▶ [Work required] State how many lines in the following entries contain the word "augustus". No other output.

▶ [Given records]
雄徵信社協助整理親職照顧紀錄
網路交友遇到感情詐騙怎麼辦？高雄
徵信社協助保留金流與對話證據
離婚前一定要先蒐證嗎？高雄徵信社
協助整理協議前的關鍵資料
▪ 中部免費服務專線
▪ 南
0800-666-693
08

--

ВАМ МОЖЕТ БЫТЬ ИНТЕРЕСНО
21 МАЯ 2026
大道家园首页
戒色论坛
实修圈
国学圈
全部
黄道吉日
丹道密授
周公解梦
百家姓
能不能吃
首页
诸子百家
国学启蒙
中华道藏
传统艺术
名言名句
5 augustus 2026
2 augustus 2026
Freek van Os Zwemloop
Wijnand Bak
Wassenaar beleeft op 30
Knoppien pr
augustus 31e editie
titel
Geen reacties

▶ [Answer box] 3